Prior to engaging in weekly therapy years ago, denying low-grade chronic trauma as "serious" stopped me from getting better. In fact, during that therapy journey, I was initially made to feel by two psychologists that my experience "wasn't that bad" and it was my perspective that needed changing on my past chronic trauma (not dealing with the actual trauma).
This reminds me of how many people have normalised a pandemic so much that they no longer see it as a global natural disaster. But it is. To put it into context other Cantabrians will understand, it's an earthquake that goes on, and on, and on.
It took finding a third practitioner to effectively validate my experience as low-intensity but similarly mentally destructive as a single and powerful event. Only then was I able to openly receive the treatment I was offered, and actually start to make headway.
You may not notice you're in a drought until it's too late, and it certainly doesn't help to have others tell you to be thankful you're not in the Sahara Desert when you still need a drink of water.

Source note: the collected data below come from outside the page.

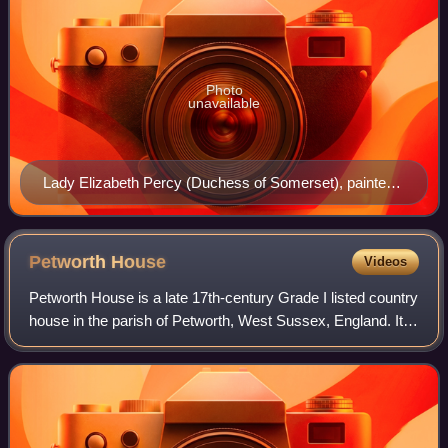
Photo
unavailable
Lady Elizabeth Percy (Duchess of Somerset), painted
in 1713 by Godfrey Kneller (1646/9-1723); collection of
Petworth House
Petworth
House
Videos
Petworth House is a late 17th-century Grade I listed country
house in the parish of Petworth, West Sussex, England. It
was built in 1688 by Charles Seymour, 6th Duke of
Somerset, and altered in the 18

I can see now I have repeated my past behaviour during the pandemic and told myself this current experience isn't traumatic enough to warrant a secondary relapse.
With that in mind, here's my advice if you've found yourself not managing with an existing mental health issue you have effectively dealt with in the past: validate your own experience.
Don't wait for someone else to do it for you. It's okay not to be coping any more. I've found admitting that to yourself can be imperative in finding a way out.